Gather all lines in the data that hold the string "неповний".
EXTRACTED MATERIAL Block Start
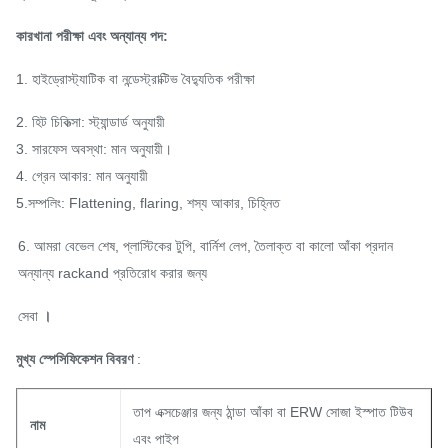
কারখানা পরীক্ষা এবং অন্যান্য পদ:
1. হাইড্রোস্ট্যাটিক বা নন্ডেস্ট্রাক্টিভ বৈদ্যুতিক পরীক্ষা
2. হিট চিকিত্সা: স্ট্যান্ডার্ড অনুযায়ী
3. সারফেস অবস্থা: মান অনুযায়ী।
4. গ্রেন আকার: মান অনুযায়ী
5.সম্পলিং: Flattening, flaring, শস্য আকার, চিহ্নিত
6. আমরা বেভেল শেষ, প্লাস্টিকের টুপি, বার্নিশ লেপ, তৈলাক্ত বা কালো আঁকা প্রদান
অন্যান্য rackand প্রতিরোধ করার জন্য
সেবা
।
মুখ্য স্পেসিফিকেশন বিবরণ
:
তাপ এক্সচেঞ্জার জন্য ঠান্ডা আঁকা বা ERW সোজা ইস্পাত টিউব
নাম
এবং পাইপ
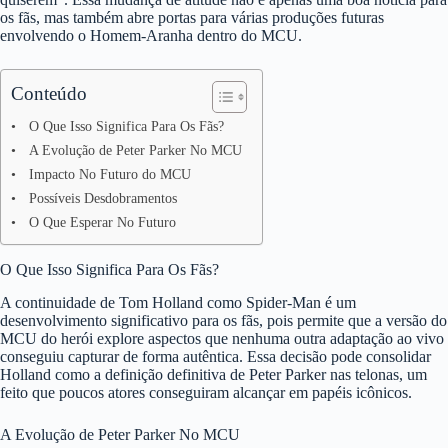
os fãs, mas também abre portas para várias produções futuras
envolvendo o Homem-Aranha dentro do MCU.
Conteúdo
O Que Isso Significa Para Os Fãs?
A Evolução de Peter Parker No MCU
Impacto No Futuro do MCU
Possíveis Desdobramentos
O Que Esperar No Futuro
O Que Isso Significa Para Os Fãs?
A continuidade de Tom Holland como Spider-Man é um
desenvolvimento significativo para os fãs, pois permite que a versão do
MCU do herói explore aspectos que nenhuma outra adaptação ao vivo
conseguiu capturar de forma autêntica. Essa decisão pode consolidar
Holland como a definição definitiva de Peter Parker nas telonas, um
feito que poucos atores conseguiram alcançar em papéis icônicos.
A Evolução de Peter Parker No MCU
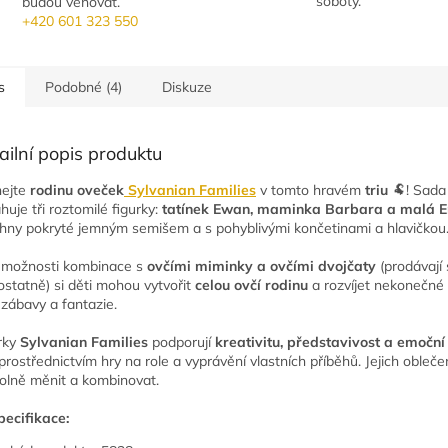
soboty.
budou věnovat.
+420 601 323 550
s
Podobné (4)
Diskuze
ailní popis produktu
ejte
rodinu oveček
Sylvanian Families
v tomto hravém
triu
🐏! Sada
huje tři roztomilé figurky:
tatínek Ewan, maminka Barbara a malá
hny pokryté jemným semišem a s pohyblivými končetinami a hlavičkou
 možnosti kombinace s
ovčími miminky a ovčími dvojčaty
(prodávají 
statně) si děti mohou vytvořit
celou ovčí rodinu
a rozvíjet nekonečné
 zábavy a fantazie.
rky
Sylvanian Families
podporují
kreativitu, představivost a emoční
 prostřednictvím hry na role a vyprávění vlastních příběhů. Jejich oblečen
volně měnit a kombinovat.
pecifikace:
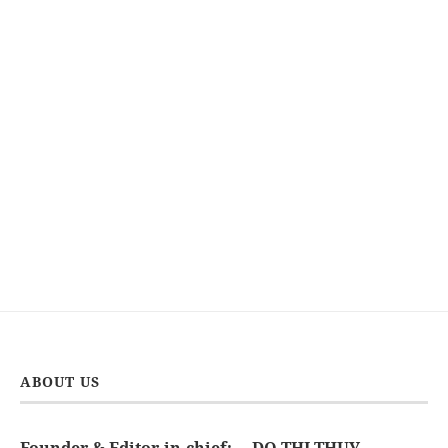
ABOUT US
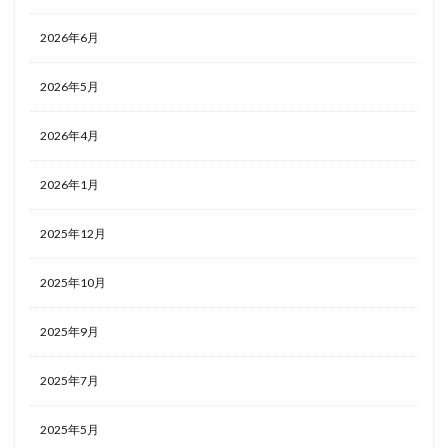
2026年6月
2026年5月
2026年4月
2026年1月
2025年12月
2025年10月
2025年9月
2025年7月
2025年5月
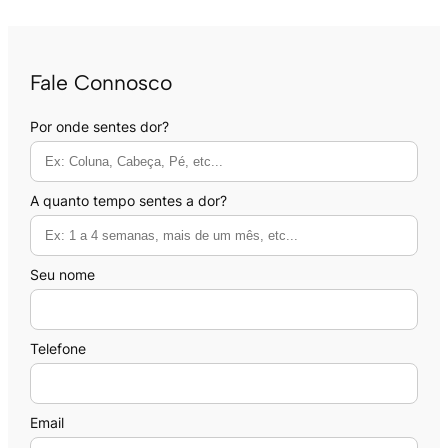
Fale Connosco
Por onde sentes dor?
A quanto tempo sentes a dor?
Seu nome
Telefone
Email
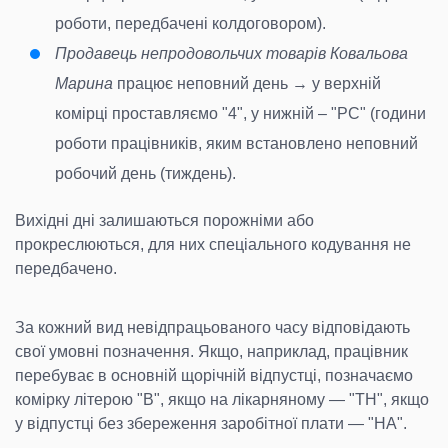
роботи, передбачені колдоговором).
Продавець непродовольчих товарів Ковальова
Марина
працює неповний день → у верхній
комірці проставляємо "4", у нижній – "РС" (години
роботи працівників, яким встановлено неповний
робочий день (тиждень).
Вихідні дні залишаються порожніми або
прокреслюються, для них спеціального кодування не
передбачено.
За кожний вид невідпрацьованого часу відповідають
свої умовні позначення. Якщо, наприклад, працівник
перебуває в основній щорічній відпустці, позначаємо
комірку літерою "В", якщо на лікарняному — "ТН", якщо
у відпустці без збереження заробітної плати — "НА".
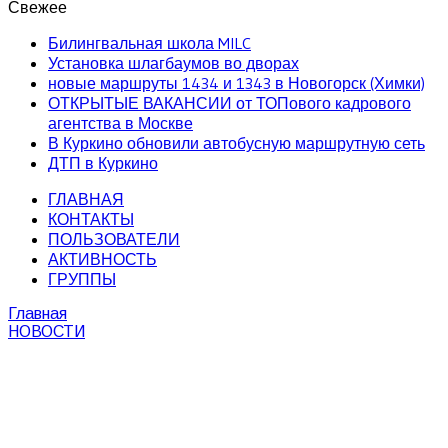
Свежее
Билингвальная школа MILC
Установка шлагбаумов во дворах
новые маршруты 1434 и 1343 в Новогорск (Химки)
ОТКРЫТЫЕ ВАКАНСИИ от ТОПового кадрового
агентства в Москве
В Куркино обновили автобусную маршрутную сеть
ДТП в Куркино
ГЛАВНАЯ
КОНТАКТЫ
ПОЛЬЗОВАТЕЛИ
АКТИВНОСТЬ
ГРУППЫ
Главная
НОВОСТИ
EXTRACTED MATERIAL Block End
EXTRACTED MATERIAL Block Start
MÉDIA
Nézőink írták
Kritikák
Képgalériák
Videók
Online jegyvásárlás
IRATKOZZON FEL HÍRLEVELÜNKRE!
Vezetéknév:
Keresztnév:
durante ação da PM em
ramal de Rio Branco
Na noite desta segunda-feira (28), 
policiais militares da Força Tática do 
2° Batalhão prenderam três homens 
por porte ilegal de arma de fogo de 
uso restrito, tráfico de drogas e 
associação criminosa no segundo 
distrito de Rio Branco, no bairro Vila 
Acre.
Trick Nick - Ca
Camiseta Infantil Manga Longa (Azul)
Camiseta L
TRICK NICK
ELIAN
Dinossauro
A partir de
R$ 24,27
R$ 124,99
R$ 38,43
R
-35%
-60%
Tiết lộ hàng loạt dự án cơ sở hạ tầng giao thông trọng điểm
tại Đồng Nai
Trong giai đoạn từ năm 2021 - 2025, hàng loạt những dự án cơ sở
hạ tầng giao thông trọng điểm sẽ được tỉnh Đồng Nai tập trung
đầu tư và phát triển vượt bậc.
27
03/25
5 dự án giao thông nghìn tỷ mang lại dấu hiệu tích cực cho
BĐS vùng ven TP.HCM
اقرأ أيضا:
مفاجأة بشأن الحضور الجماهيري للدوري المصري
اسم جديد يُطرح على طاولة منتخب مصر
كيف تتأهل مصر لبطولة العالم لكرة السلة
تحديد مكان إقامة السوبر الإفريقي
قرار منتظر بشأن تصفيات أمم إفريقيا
EXTRACTED MATERIAL Block End
EXTRACTED MATERIAL Block Start
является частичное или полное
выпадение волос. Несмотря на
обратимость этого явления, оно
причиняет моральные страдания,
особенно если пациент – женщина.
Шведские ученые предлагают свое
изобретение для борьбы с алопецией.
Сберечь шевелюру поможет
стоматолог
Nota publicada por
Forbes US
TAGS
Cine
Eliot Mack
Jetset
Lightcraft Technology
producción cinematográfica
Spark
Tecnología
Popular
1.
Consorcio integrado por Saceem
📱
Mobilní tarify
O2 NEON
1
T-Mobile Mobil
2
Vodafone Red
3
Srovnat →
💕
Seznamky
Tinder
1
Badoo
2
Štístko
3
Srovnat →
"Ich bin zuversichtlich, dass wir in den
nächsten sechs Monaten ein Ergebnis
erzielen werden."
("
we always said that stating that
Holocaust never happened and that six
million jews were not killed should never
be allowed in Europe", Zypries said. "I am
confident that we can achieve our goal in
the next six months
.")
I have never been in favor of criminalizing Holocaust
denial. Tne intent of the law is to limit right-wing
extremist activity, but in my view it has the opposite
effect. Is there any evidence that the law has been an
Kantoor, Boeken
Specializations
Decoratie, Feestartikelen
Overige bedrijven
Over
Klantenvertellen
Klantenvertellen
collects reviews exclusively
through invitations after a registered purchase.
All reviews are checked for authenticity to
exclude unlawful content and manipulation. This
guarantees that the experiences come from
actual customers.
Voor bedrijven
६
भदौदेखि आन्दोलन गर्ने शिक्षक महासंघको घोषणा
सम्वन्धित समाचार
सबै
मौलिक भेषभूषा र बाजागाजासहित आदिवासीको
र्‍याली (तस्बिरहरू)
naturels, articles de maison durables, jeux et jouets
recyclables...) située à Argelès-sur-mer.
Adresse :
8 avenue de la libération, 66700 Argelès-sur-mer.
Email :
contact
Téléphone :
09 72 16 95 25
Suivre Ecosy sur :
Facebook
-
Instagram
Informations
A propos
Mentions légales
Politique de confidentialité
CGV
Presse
EXTRACTED MATERIAL Block End
▶ [RESPONSE TO THIS TASK]
працює неповний день → у верхній
роботи працівників, яким встановлено неповний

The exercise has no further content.